Sympathetic tone, which contributes to hypertension and the salt sensitivity of BP, increases with age, and positively correlates with elevated BP in adults above the age of 40 [9, 10]. The sympathoinhibitory afferent renal nerve (ARN) reno-renal reflex, which several studies have suggested is integrated in the hypothalamic paraventricular nucleus (PVN) [11, 12], is activated by efferent renal nerve activity and/or mechanical and chemical stimuli [13]. Activation of this sympathoinhibitory reflex suppresses centrally regulated efferent renal nerve activity and renal sodium reabsorption [13]. Highlighting a role of the ARN in BP regulation selective ARN ablation evoked a modest increase in BP in young normotensive male Sprague–Dawley rats [14]. Significantly, removal of all afferent inputs via dorsal rhizotomy and selective removal of the ARN in the young normotensive Sprague–Dawley rat evokes the development of the salt sensitivity of BP [12, 15] and the ARN are involved in DOCA-salt hypertension [16]. Despite evidence for an age-related decrease in markers of the presence of the ARN in aged Sprague–Dawley rats [17], the potential role(s) of the ARN and the sympathoinhibitory ARN reno-reflex in age-related hypertension remain unknown.

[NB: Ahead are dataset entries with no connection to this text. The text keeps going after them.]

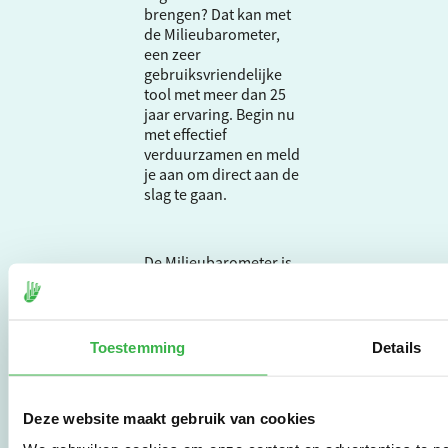
brengen? Dat kan met
de Milieubarometer,
een zeer
gebruiksvriendelijke
tool met meer dan 25
jaar ervaring. Begin nu
met effectief
verduurzamen en meld
je aan om direct aan de
slag te gaan.
De Milieubarometer is
gecreëerd door
Stichting Stimular.
Stichting Stimular
vertaalt de groeiende
Toestemming
Details
vraag om
duurzaamheid naar
praktische
Deze website maakt gebruik van cookies
instrumenten en
werkwijzen voor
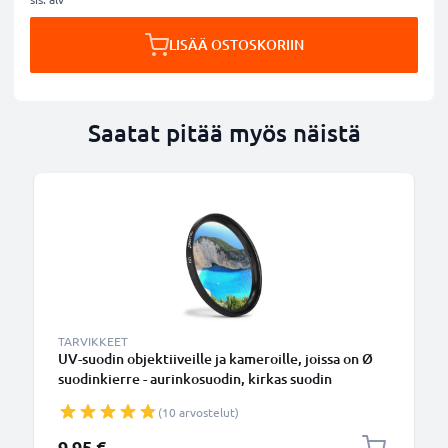
LISÄÄ OSTOSKORIIN
Saatat pitää myös näistä
TARVIKKEET
UV-suodin objektiiveille ja kameroille, joissa on Ø
suodinkierre - aurinkosuodin, kirkas suodin
(10 arvostelut)
9,95 €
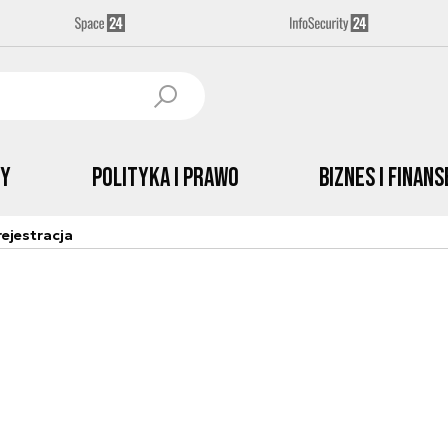
by
Polityka i prawo
Biznes i Finans
ejestracja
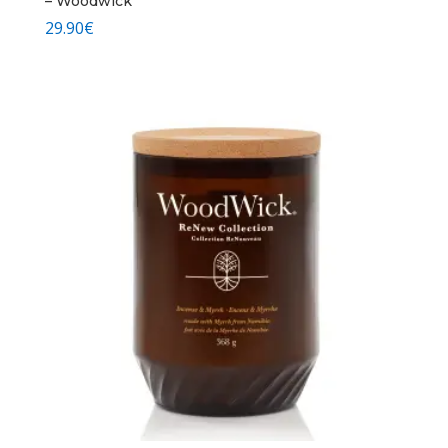
– Woodwick
29.90
€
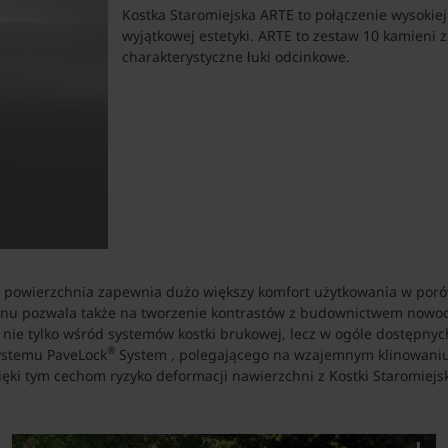
Kostka Staromiejska ARTE to połączenie wysokiej
wyjątkowej estetyki. ARTE to zestaw 10 kamieni 
charakterystyczne łuki odcinkowe.
a powierzchnia zapewnia dużo większy komfort użytkowania w por
nu pozwala także na tworzenie kontrastów z budownictwem nowocz
, nie tylko wśród systemów kostki brukowej, lecz w ogóle dostępny
®
ystemu PaveLock
System , polegającego na wzajemnym klinowaniu s
ęki tym cechom ryzyko deformacji nawierzchni z Kostki Staromiejs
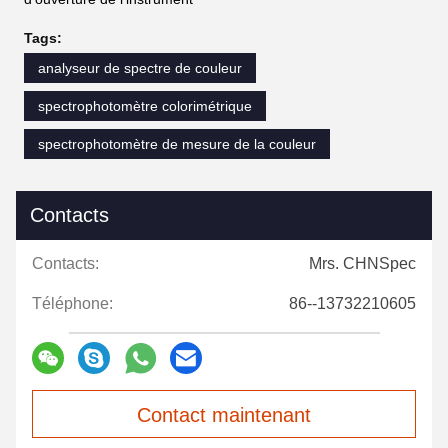
Tags:
analyseur de spectre de couleur
spectrophotomètre colorimétrique
spectrophotomètre de mesure de la couleur
Contacts
Contacts:
Mrs. CHNSpec
Téléphone:
86--13732210605
Contact maintenant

Several studies have reported that sympathetic nervous system (SNS)–mediated release of norepinephrine (NE) increases the activity of the sodium chloride cotransporter (NCC) to drive sodium reabsorption at the level of the distal convoluted tubule (DCT) [18, 19] and evokes hypertension. The NCC is regulated by a kinase network that includes with-no-lysine kinases (WNK) 1 and WNK4, STE20/SPS1-related proline alanine rich kinase (SPAK), and oxidative stress response 1 (OxSR1) [20, 21]. The regulatory pathways governing NCC activity are a source of controversy as opposing studies suggest WNK1 or WNK4 as the dominant NCC regulatory kinase [22,23,24]. There is also debate over which downstream kinase, SPAK or OxSR1, is responsible for phosphorylating and activating the NCC [21]. Further the potential role(s) of the NCC in age-dependent hypertension and age-dependent salt sensitivity of BP remain to be established.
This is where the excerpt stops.